Le théâtre de Tim Crouch est aussi simple qu’il est expérimental, aussi minimaliste sur le plan scénique qu’il est complexe et ludique du point de vue structurel. Dans Un chêne, la pièce mise en scène ces jours-ci par Charles Dauphinais, le dramaturge britannique prend un malin plaisir à dépouiller le théâtre de sa carrosserie, à dévoiler les codes de la représentation comme on expose les entrailles d’un moteur, comme on donne à voir le fascinant mouvement des engrenages d’une machine.

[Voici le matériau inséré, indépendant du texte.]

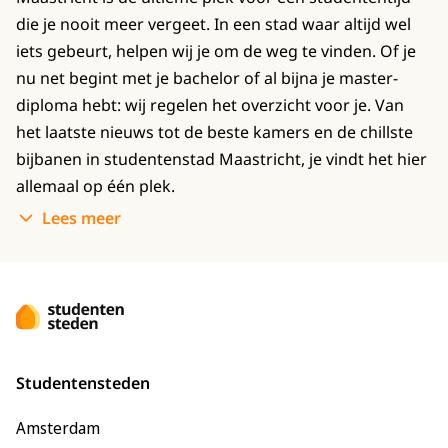
die je nooit meer vergeet. In een stad waar altijd wel
iets gebeurt, helpen wij je om de weg te vinden. Of je
nu net begint met je bachelor of al bijna je master-
diploma hebt: wij regelen het overzicht voor je. Van
het laatste nieuws tot de beste kamers en de chillste
bijbanen in studentenstad Maastricht, je vindt het hier
allemaal op één plek.
Lees meer
Studentensteden
Amsterdam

Créé à Édimbourg en 2005, le texte s’appuie sur une rencontre entre un hypnotiseur de scène et un père endeuillé qui accepte de lui servir de cobaye, deux êtres dont on comprendra peu à peu de quelle manière les destins sont liés. Plus encore, la pièce orchestre un face-à-face entre deux comédiens, celui qui incarne l’hypnotiseur (en l’occurrence Philippe Robert) et celui ou celle qui, différent chaque soir, campe le père (lorsque nous y étions, il s’agissait de Paul Ahmarani). C’est dans ce dispositif bien plus complexe qu’il n’y paraît, dans ces continuels allers-retours entre les niveaux de réalité, un procédé qui fait appel à l’intelligence du spectateur, qui lui donne un rôle actif, que réside tout l’intérêt de l’oeuvre.

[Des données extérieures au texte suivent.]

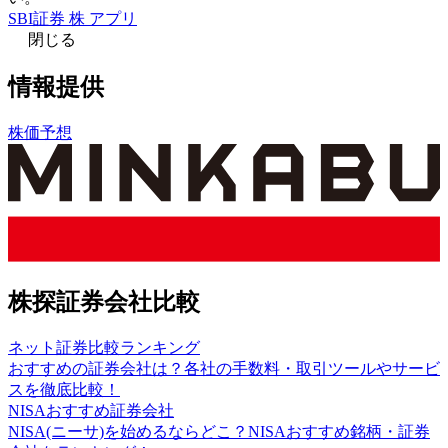
SBI証券 株 アプリ
閉じる
情報提供
株価予想
株探証券会社比較
ネット証券比較ランキング
おすすめの証券会社は？各社の手数料・取引ツールやサービ
スを徹底比較！
NISAおすすめ証券会社
NISA(ニーサ)を始めるならどこ？NISAおすすめ銘柄・証券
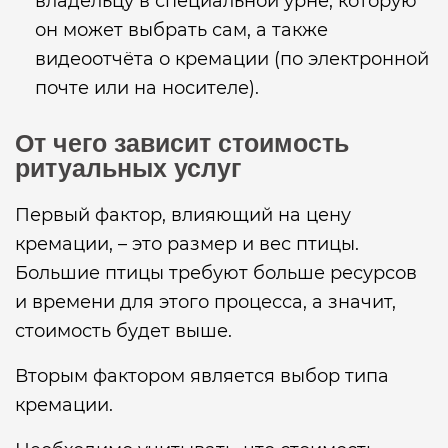
владельцу в специальной урне, которую
он может выбрать сам, а также
видеоотчёта о кремации (по электронной
почте или на носителе).
От чего зависит стоимость
ритуальных услуг
Первый фактор, влияющий на цену
кремации, – это размер и вес птицы.
Большие птицы требуют больше ресурсов
и времени для этого процесса, а значит,
стоимость будет выше.
Вторым фактором является выбор типа
кремации.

Ainsi, différentes trames s’entrelacent. Il y a l’histoire tragique d’une enfant frappée par une voiture. L’errance d’un père qui cherche des réponses dans une séance d’hypnose aussi bien que dans l’écorce d’un chêne. Mais aussi la rencontre de deux comédiens, l’un qui guide le jeu, fournit les règles, et l’autre qui se jette audacieusement dans l’inconnu, obéit aux consignes qu’on lui livre à voix haute ou qu’on lui glisse à l’oreille, exécute le geste demandé, prononce la réplique qu’on lui souffle ou le texte qu’on lui tend, mais toujours en ajoutant ses couleurs, ses intentions, son rythme, son dosage… Difficile, à vrai dire, d’imaginer plus bel hommage au métier d’acteur, plus patente illustration de l’apport inestimable de l’interprète à la mise au monde d’un personnage.

Double complicité

Il était tout simplement fascinant de voir Paul Ahmarani écouter les instructions, les assimiler, puis accomplir ce qu’on attendait de lui, construire peu à peu ce père, sa voix et son port, sa démarche et son débit, en somme le comprendre en même temps que nous, le dessiner sous nos yeux. Quant à Philippe Robert, il est un maître de cérémonie hors pair. Complice avec le public aussi bien qu’avec son partenaire, il est à la fois au-dessus de l’aventure et partie prenante d’un récit qui adopte une tournure de plus en plus tragique.

Un chêne

Texte : Tim Crouch. Traduction : Jean-Marc Lanteri. Mise en scène : Charles Dauphinais. Une production du Collectif La Stasi. À la salle intime du théâtre Prospero jusqu’au 23 mars.